13 Sept 2013

Where next for the Green Party?



Green Party conference opens today in Brighton.  Brighton has been at the forefront of Green Party electoral success, electing our first MP Caroline Lucas and first Green Party local authority.

However, it provides serious challenges for the party. 

Caroline Lucas has made a significant impact on the political system in Britain. From her arrest for opposing fracking to her passionate speech against war in Syria to her Private Members Bill to renationalise the railways, she is often a lone voice against austerity and neo-liberal economics. It is difficult for the Green Party of England and Wales to win seats at Westminster, given the first past the post system, so every Green Party member knows that the most significant task they face is to ensure her re-election. At the same time, the Conservatives, Lib Dems and Labour Party machines are desperate to remove her. 


There are few firm voices in Parliament advocating ecological sanity, peace and opposition to the cuts agenda.  All on the left, not just those of us in the Green Party, need to support Caroline. Indeed, with Ed Miliband still committed to Tory cuts, it is essential that an alternative to austerity is present.

Opponents of the Green Party find it difficult to challenge Caroline’s record, but instead focus on the Green councillors' record in Brighton and Hove.  While some claim that trying to create socialism in one country  is impossible, none of us should dismiss the challenges involved in bringing in green policies in one city or town.  It is of course the worst possible time to be in local government, with life threatening cuts and  restrictions imposed by Eric Pickles. Also, the Greens run a minority administration and could be outvoted at any time.  Criticism of Green councillors in Brighton and Hove can be seen as a way in which opponents may suffocate the Green Party as  a resurgent force on the left of British politics.

 So how should Brighton and Hove Green Party councillors proceed in this uniquely difficult climate?  There are no easy answers, of course, but there are indicators.  One approach  is to advocate careful management even  if this means cuts.  This is logical, because as one minority council administration, resistance strong enough to fight the Tories and win looks unlikely.  At least in the Green Party there is a contrast with Labour, in that Labour councillors up and down Britain have been threatened with expulsion and sometimes removed if they advocate no cuts budgets.  In the 1980s Liverpool and other left wing councils stoutly resisted Thatcher, but in our decade left wing Labour councils who might provide solidarity with other no cuts administrations are a historical memory, like King Arthur or Boddicea.

Yet there is a point where we Greens become caretakers for catastrophe, managing as best we can, delivering cuts as compassionately as possible, showing perhaps that we are just as efficient or even better managers than councillors from other parties.  Yet the shit is increasingly hitting the proverbial and alternatives which are both  radical and  practical are essential.  Better delivery of policies that nevertheless bring misery is ultimately unsustainable.


The situation in Brighton and Hove reminds one of the travails of Labour governments in the 20th century.  When they tried to be good managers, to stop frightening the horses, to join perhaps the establishment and show they were safe pairs of hands, they, to be blunt, fucked up.  When Labour thought outside the prevailing wisdom they made real and effective changes.  Many of us would argue that the Greens risk being tamed, becoming another political animal too docile to challenge the power hungry corporations and militarist political establishment.  All Greens should remember that in the 1930s the Labour government embraced the Gold Standard, swallowed the conventional political medicine and embraced austerity.  Ramsay McDonald’s  policies nearly destroyed the Labour Party and his name spells the word ‘traitor’.  In contrast, the introduction of the NHS by Atlee’s 1945 Labour government provided something we all love. Business as usual for the Brighton and Hove Greens may simply be a recipe for defeat, if it appears to local Sussex voters that we are the same as the big three pro-austerity political parties but merely more efficient at delivery.

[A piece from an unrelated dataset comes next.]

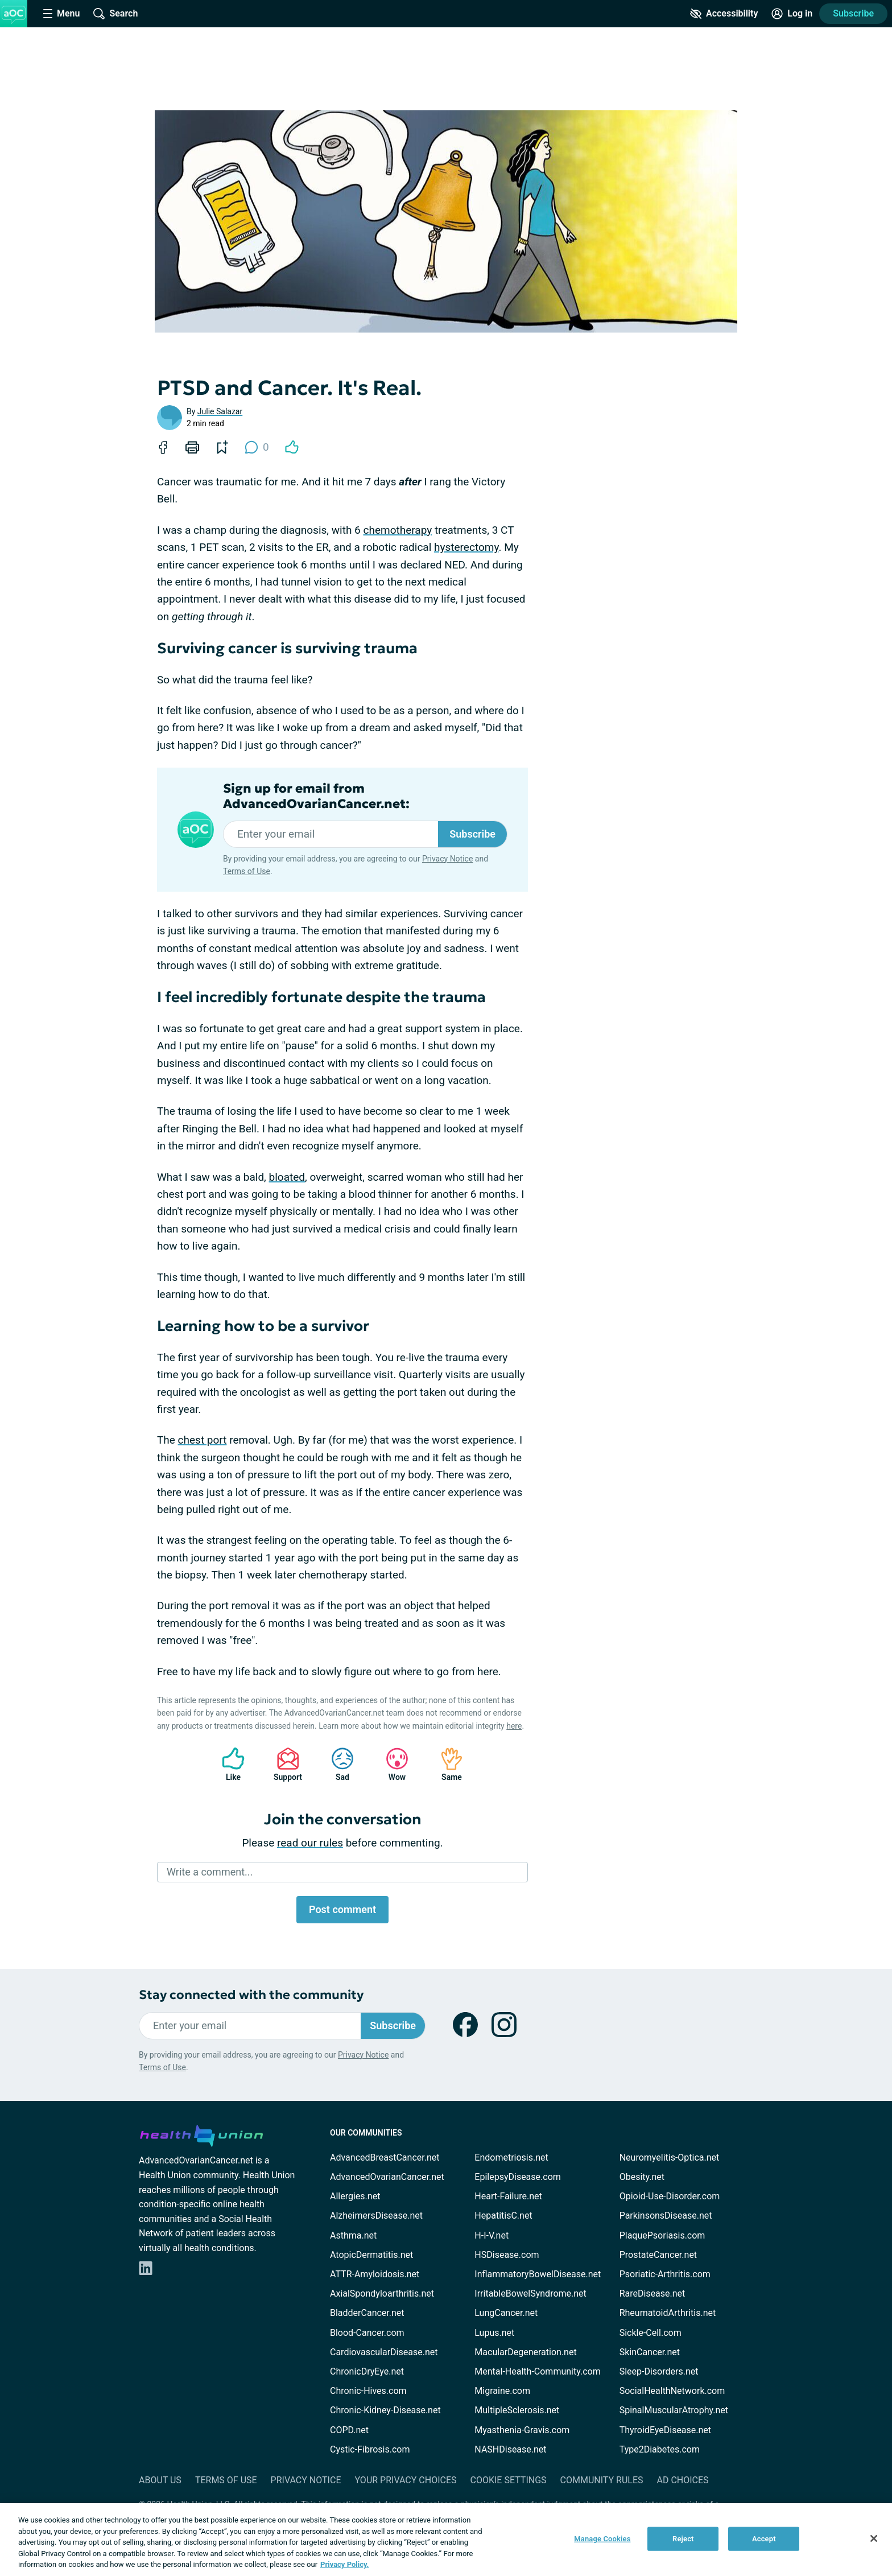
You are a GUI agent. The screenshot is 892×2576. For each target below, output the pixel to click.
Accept (764, 2538)
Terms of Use (246, 871)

There are no easy answers for anyone in local government, resistance has to be built however difficult this may seem. Imaginative responses to the cuts are needed.  This weekend I am supporting Green Party proposals at our National Conference for a Progressive Council Tax.  This can be introduced in Brighton and Hove - the principle is simple, and it is legal.  Council Tax would nominally be raised to ensure the Council could protect its services, but  but about 80% of payers would actually receive rebates that amounted to a cut in their payments.  The minority at the top of the income scale would pay more so that money can be found to preserve front line services.

It is not a panacea, it will require a referendum, and on its own it is no substitute for Labour, the Greens and the trade unions up and down Britain taking on the government in a unified fight.  PCT requires detailed examination to iron out problems like shared households, however it is essential that the party does not close down this option and votes to further explore it, and any other means to practically challenge cuts and austerity.